Azucena estaba jugando en el parque cuando descubrió algo brillante oculto entre las hojas que se habían caído de los árboles. Era un hermoso collar de perlas. Azucena lo tomó entre sus manos y sus dedos acariciaron las suaves perlas.
—¡Es maravilloso! —exclamó su amigo Gabriel, que se acercó corriendo al verla tan ensimismada.
Los dos amigos se quedaron un momento en silencio, mirando el collar.
—Este collar debe ser muy especial para alguien. ¿Lo devolvemos? —dijo Gabriel.
—No, lo he encontrado yo y es mío —dijo Azucena, apretando el collar contra su pecho.
—Si se te hubiera perdido a ti, seguro que querrías que te lo devolvieran —dijo Gabriel.
Azucena se quedó pensando. Su amigo tenía razón. Aquel collar pertenecía a alguien que lo echaría de menos.
—Vale, los devolveremos, pero no sabemos a quién puede pertenecer algo así —dijo Azucena.
—Vamos a mirarlo bien —dijo Gabriel.
Los dos amigos miraron a conciencia el collar. Fue Azucena la que encontró algo que les dio la primera pista.
—Mira, aquí, en el broche, hay un nombre grabado. Parece que pone “Flavia”.
—¿Flavia es un nombre? —dijo Gabriel—. No lo había oído en mi vida.
—A mí me suena a película de la Antigua Roma —dijo Azucena.
—Como es un nombre tan poco común, seguro que no nos cuesta mucho trabajo encontrar a su dueña —dijo Gabriel.
Azucena y Gabriel recorrieron la ciudad durante días buscando a alguien que conociera a alguna mujer llamada Flavia. Pero no encontraron a nadie con ese nombre.
Estaban a punto de tirar la toalla cuando encontraron a alguien que sí conocía a una.
—¿Flavia? ¡Cómo mi bisabuela! —les dijo una señora—. Nunca llegué a conocerla. Me contaba mi abuela que fue una mujer extraordinaria, valiente y trabajadora. Lo único que tenía de ellas era un antiguo collar de perlas, pero me lo robaron hace poco de casa, junto con otras cosas.

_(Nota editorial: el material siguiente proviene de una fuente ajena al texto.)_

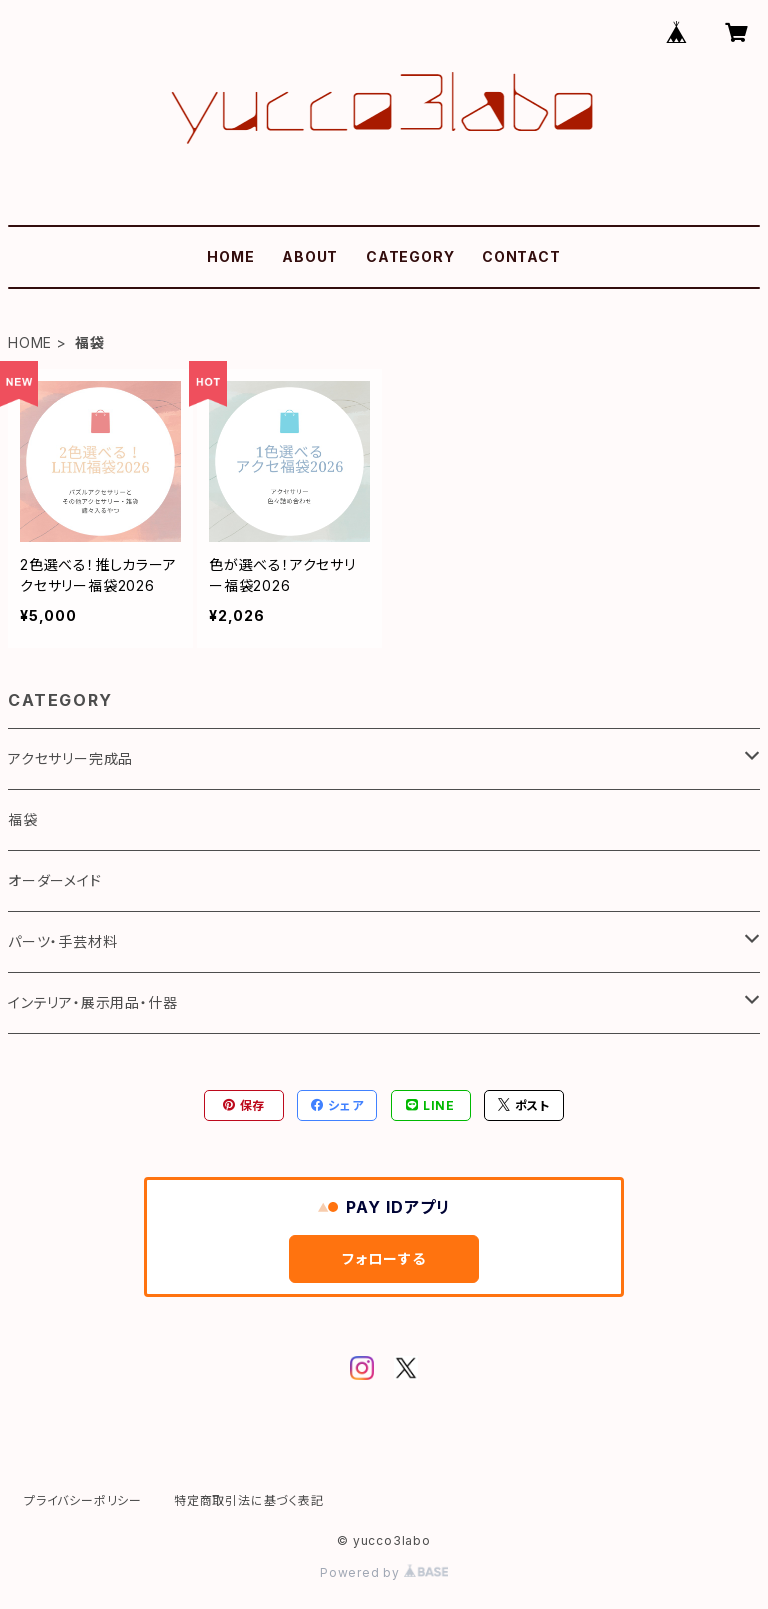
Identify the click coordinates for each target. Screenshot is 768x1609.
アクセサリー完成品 (70, 758)
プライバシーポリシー (83, 1500)
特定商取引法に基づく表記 (249, 1500)
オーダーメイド (55, 880)
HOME (230, 256)
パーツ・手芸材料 (62, 941)
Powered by (384, 1572)
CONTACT (521, 256)
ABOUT (310, 256)
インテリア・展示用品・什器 (92, 1002)
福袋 (23, 819)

Azucena y Gabriel se miraron. Fue Azucena la que habló.
—¿Cómo era el collar?
—Tengo una vieja fotografía de mi madre con él puesto, mirad —dijo la señora, sacando la fotografía de su bolso.
—¡Es el mismo! —exclamaron los niños a la vez.
Azucena sacó el collar de su bolsillo y se lo dio a la señora.
—Creo que esto le pertenece.
L
a mujer cogió el collar. No puedo evitar que las lágrimas corrieran por su rostro.
—Gracias —dijo, con la voz entrecortada.
—Nos alegramos mucho de haberla encontrado —dijo Gabriel—. ¡Llevamos días buscando a la dueña del collar!
—Venid, os enseñaré fotos antiguas y os contaré historias de mis antepasados —dijo la señora.
—No queremos molestar —dijo Azucena, aunque en el fondo se moría de ganas, porque nada le gustaba más que las historias que contaba la gente mayor.
—No es molestia —dijo la señora—. Además, ¿quién va a ayudarme si no a comer este delicioso chocolate que llevo en la bolsa?
—¡Nos ha convencido! —dijeron los niños.
Y así pasaron la tarde, entre viejas historias, nuevas risas y delicioso chocolate.